SelectLLM: Query-Aware Efficient Selection Algorithm for Large Language Models

Kaushal Kumar Maurya,KV Aditya Srivatsa,Ekaterina Kochmar
2024-08-16
Abstract:Large language models (LLMs) have gained increased popularity due to their remarkable success across various tasks, which has led to the active development of a large set of diverse LLMs. However, individual LLMs have limitations when applied to complex tasks because of such factors as training biases, model sizes, and the datasets used. A promising approach is to efficiently harness the diverse capabilities of LLMs to overcome these individual limitations. Towards this goal, we introduce a novel LLM selection algorithm called SelectLLM. This algorithm directs input queries to the most suitable subset of LLMs from a large pool, ensuring they collectively provide the correct response efficiently. SelectLLM uses a multi-label classifier, utilizing the classifier's predictions and confidence scores to design optimal policies for selecting an optimal, query-aware, and lightweight subset of LLMs. Our findings show that the proposed model outperforms individual LLMs and achieves competitive performance compared to similarly sized, computationally expensive top-performing LLM subsets. Specifically, with a similarly sized top-performing LLM subset, we achieve a significant reduction in latency on two standard reasoning benchmarks: 13% lower latency for GSM8K and 70% lower latency for MMLU. Additionally, we conduct comprehensive analyses and ablation studies, which validate the robustness of the proposed model.
Computation and Language
What problem does this paper attempt to address?

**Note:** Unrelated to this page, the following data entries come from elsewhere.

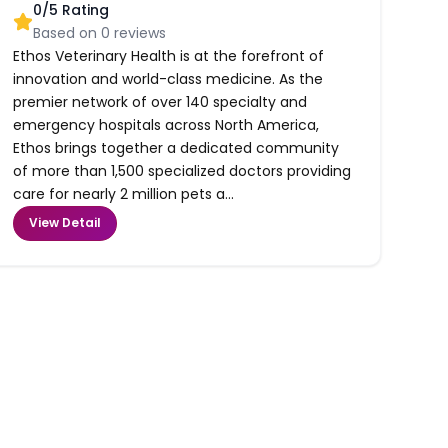
0
/5 Rating
Based on
0
reviews
Ethos Veterinary Health is at the forefront of
innovation and world-class medicine. As the
premier network of over 140 specialty and
emergency hospitals across North America,
Ethos brings together a dedicated community
of more than 1,500 specialized doctors providing
care for nearly 2 million pets a...
View Detail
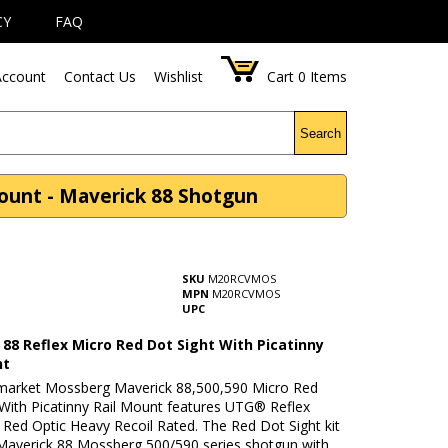
CY
FAQ
ccount
Contact Us
Wishlist
Cart
0
Items
Search
ount - Maverick 88 Shotgun
SKU
M20RCVMOS
MPN
M20RCVMOS
UPC
88 Reflex Micro Red Dot Sight With Picatinny
nt
rmarket Mossberg Maverick 88,500,590 Micro Red
 With Picatinny Rail Mount features UTG® Reflex
 Red Optic Heavy Recoil Rated. The Red Dot Sight kit
 Maverick 88 Mossberg 500/590 series shotgun with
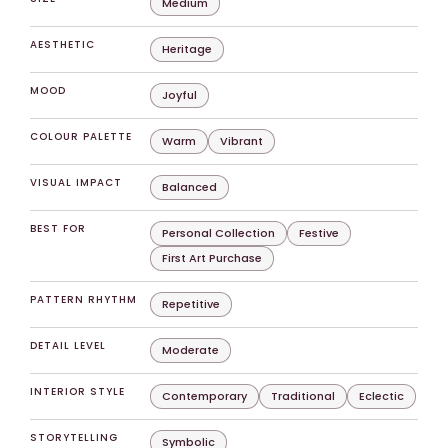
Medium
AESTHETIC
Heritage
MOOD
Joyful
COLOUR PALETTE
Warm
Vibrant
VISUAL IMPACT
Balanced
BEST FOR
Personal Collection
Festive
First Art Purchase
PATTERN RHYTHM
Repetitive
DETAIL LEVEL
Moderate
INTERIOR STYLE
Contemporary
Traditional
Eclectic
STORYTELLING
Symbolic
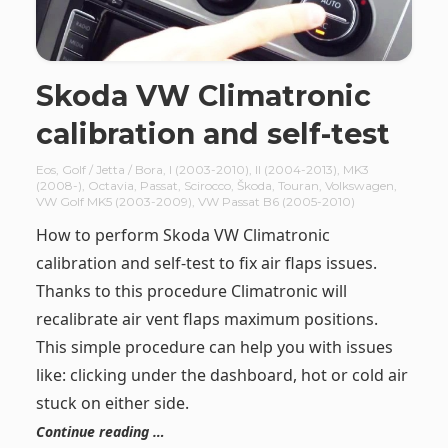
Skoda VW Climatronic
calibration and self-test
Eos
,
Golf / Jetta / Bora
,
I (2003-2010)
,
II (2004-2013)
,
MK3
(2008-)
,
Octavia
,
Passat
,
Scirocco
,
Škoda
,
Touran
,
Volkswagen
,
VW Golf MK5 (2003-2009)
,
VW Passat B6 (2005-2010)
How to perform Skoda VW Climatronic
calibration and self-test to fix air flaps issues.
Thanks to this procedure Climatronic will
recalibrate air vent flaps maximum positions.
This simple procedure can help you with issues
like: clicking under the dashboard, hot or cold air
stuck on either side.
Continue reading …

The paper primarily addresses the limitations of large language models (LLMs) in handling complex tasks and proposes a new solution—the SELECT LLM algorithm. The core aim of the paper is to improve the performance of language models in handling complex tasks and to reduce computational costs through an effective model selection strategy. ### Research Background and Problem - Large language models (LLMs) perform excellently in various natural language processing tasks, but they have limitations in handling complex tasks such as factual reasoning and planning. - A single LLM may perform poorly on these complex tasks due to factors like training bias, model size, or dataset. - Existing LLM ensembles exhibit different capabilities, but no single model performs best across all benchmarks. - Previous research has attempted to leverage the strengths of different LLMs through ensemble methods, but this often requires accessing all responses in the model pool, thereby increasing computational costs. ### Solution - **SELECT LLM Algorithm**: This is a novel selection algorithm designed to efficiently choose the most suitable set of models from a large number of LLMs for a specific input query. - The algorithm uses a multi-label classifier to predict the suitability of each LLM for a given task and designs an optimal model selection strategy based on the predicted confidence scores. - Experimental results show that compared to a single LLM, the SELECT LLM algorithm not only improves accuracy but also significantly reduces latency costs. ### Main Contributions 1. **Algorithm Innovation**: The SELECT LLM algorithm is proposed, which can select the most appropriate set of LLMs based on the input query to improve response quality and reduce computational costs. 2. **Performance Improvement**: Experiments demonstrate that the algorithm achieves higher accuracy on two standard reasoning benchmarks compared to a single LLM, and significantly reduces latency while maintaining similar performance. 3. **Reliability Verification**: Extensive experimental analysis and ablation studies prove that the proposed model is reliable, robust, and cost-efficient. In summary, this paper aims to address the limitations of existing LLMs in handling complex tasks and proposes a novel method to optimize the model selection process, thereby improving overall performance and reducing costs.